NEWS

Immigration Debates: Birthright Citizenship

July 17, 2025
Born in the USA

It's often said the United States is a nation of immigrants. But to an even greater degree, the US is a country built by the children of immigrants. Birthright citizenship is fundamental to this idea of America as a land of opportunity. For many immigrants, it's a place where—even if it is never quite your home—your children will thrive as Americans.

Yet history also shows us that from the moment of American Independence, the US Government has nearly always resisted attempts to expand citizenship. The citizenship guarantees in the 14th Amendment—designed to ensure the citizenship of Black slaves and their descendants—were part of a victor’s justice imposed on the reluctant South after bloody civil war.

“All persons born or naturalized in the United States, and subject to the jurisdiction thereof, are citizens of the United States and of the State wherein they reside.”
       – 14th Amendment to the US Constitution, Adopted July 9, 1868

It took another 30 years before the US Supreme Court confirmed that this citizenship guarantees also applied to the children of non-white immigrants. In 1898, the Justices found, in a 6-2 decision, that Wong Kim Ark,an American-born Chinese man who had been refused entry to the United States, was US citizen. He could not be barred from returning to California, despite the prohibition on Chinese immigration found in the Chinese Exclusion Acts. Although the bar against Asian immigrants becoming US citizens would not be lifted until 1943, after Wong Kim Ark, all US-born children were recognized as Americans.

Paper Sons

The story of Chinese American citizenship in these intervening years is complicated: it involves lack, strategy and a certain amount of moral ambiguity. In 1906, earthquake and fire destroyed San Francisco's City Hall – and all the birth records it stored. This allowed many Chinese migrants to (fraudulently) claim to be American born, securing not only their own citizenship but also their Chinese-born children's right to arrive in the US as Americans. Many families then sold on this opportunity, creating a new generation of 'Paper Sons'. Hundreds of thousands of Chinese immigrants who arrived in California between 1882 and 1943 were paper sons or daughters: many concealed their true identity for their entire lives.

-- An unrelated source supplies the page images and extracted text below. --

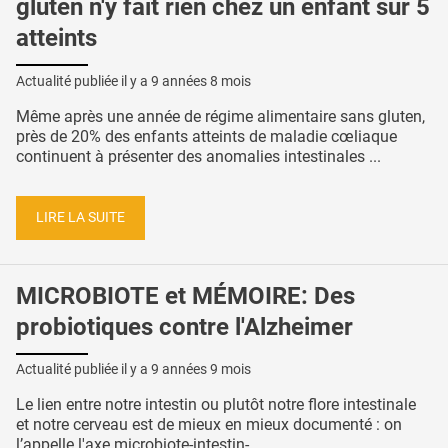
gluten n'y fait rien chez un enfant sur 5
atteints
Actualité publiée il y a
9 années 8 mois
Même après une année de régime alimentaire sans gluten,
près de 20% des enfants atteints de maladie cœliaque
continuent à présenter des anomalies intestinales ...
LIRE LA SUITE
MICROBIOTE et MÉMOIRE: Des
probiotiques contre l'Alzheimer
Actualité publiée il y a
9 années 9 mois
Le lien entre notre intestin ou plutôt notre flore intestinale
et notre cerveau est de mieux en mieux documenté : on
l’appelle l'axe microbiote-intestin- ...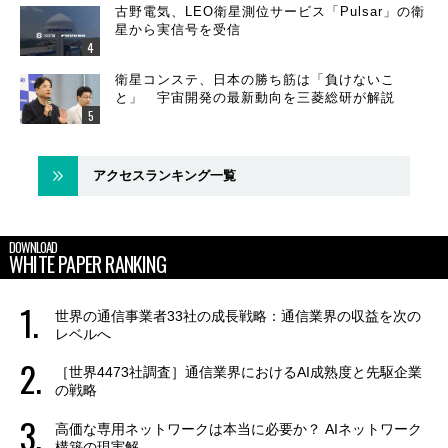
古野電気、LEO衛星測位サービス「Pulsar」の衛
星から実信号を受信
衛星コンステ、日本の勝ち筋は「負けないこ
と」 宇宙開発の最新動向を三菱総研が解説
アクセスランキング一覧
DOWNLOAD
WHITE PAPER RANKING
世界の通信事業者33社の成長戦略：通信業界の収益を次の
レベルへ
［世界4473社調査］通信業界におけるAI成熟度と先駆企業
の戦略
高価な専用ネットワークは本当に必要か？ AIネットワーク
構築の現実解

New Challenges to Birthright Citizenship

Before 2025, the last serious challenge to birthright citizenship was in 1942, when the Native Sons of the Golden West pushed for Japanese Americans to lose their US citizenship. But in the first days of his second term, President Donald Trump signed Executive Order 14160, seeking to restrict birthright citizenship to only the children of parents who are already permanent legal residents of the US.

A decade ago, I was one of those parents. And as the immigrant mother of a newborn American, receiving my eldest son’s US passport in the mail felt like an anchor of possibility, tying me to a place where – only a year after arriving – I still felt like a bewildered stranger much of the time. I’m still grateful America welcomed my children from the moment they arrived in this world, regardless of who their parents were, or how we arrived here. That fundamental equity felt more meaningfully “American” to me than any flags or fireworks ever could.

It’s still reasonable to hope that the 14th Amendment will withstand this Trump-led assault on birthright citizenship. Even legal scholars who support his political intent seem skeptical that an Executive Order can dictate such change. Federal judges across the country have attempted to block the order from taking effect, using first injunctions and now class action suits. But in striking at birthright citizenship, not just fr undocumented migrants but for all new arrivals without a Green Card, the clear intention is to undermine the idea of “American” as an inclusive, expansive identity. One hundred and fifty years after our Chinatown tour protagonist, Look Tin Eli, petitioned the courts to recognize his own American citizenship, we are back where we started.